TASK ITEM: Scan the listing below. Copy each line that contains "access".

◇ ◇ ◇

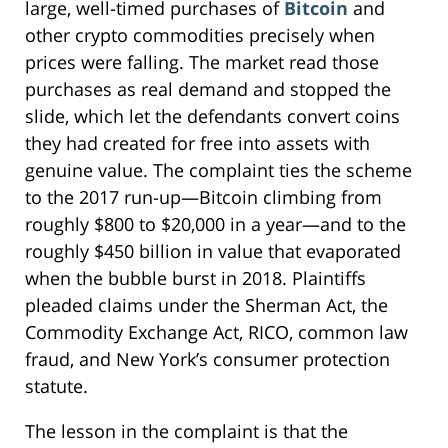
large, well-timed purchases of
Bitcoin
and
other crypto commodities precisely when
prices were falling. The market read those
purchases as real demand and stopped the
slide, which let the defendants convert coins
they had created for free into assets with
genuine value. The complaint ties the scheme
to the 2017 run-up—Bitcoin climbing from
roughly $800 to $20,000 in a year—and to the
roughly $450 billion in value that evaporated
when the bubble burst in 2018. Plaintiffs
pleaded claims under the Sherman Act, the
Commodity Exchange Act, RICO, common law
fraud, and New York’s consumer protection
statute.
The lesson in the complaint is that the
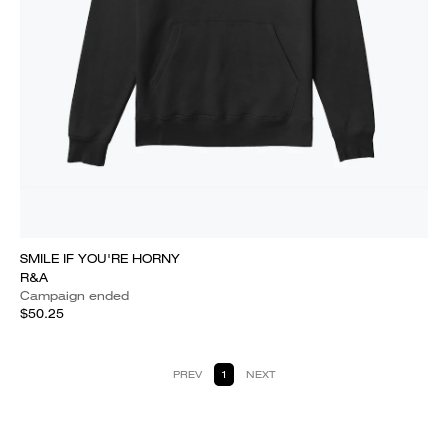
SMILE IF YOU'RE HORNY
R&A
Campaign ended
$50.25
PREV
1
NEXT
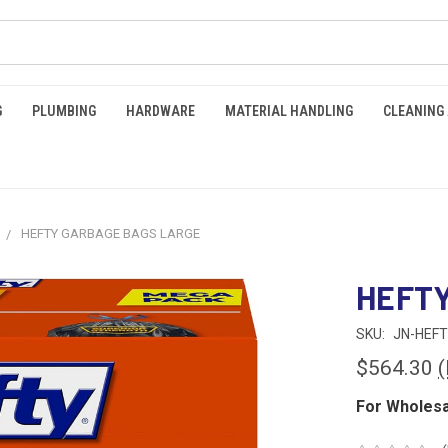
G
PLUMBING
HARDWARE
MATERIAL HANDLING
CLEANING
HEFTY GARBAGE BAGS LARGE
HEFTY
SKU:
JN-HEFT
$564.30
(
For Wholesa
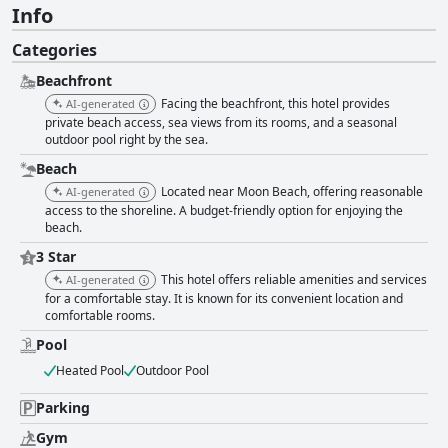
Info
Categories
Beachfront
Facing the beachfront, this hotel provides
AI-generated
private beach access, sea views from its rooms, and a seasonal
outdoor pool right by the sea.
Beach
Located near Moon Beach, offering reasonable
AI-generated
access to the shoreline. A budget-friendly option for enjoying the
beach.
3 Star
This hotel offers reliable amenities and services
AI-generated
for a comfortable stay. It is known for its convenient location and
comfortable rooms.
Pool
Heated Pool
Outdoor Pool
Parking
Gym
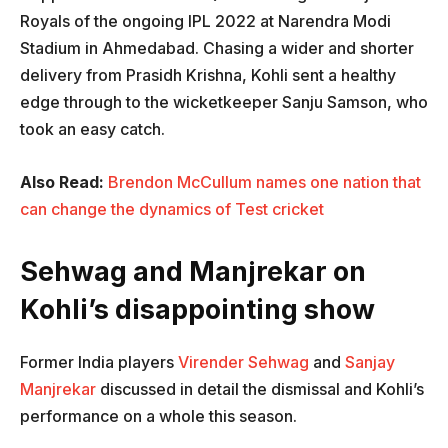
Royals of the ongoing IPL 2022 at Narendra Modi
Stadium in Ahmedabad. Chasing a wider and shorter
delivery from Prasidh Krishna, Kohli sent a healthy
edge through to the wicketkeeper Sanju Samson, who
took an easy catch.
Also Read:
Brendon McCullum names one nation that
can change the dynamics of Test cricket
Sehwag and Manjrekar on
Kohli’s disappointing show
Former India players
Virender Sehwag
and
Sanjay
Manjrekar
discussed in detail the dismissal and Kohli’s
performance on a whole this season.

◇ ◇ ◇

TASK ANSWER:
private beach access, sea views from its rooms, and a seasonal
access to the shoreline. A budget-friendly option for enjoying the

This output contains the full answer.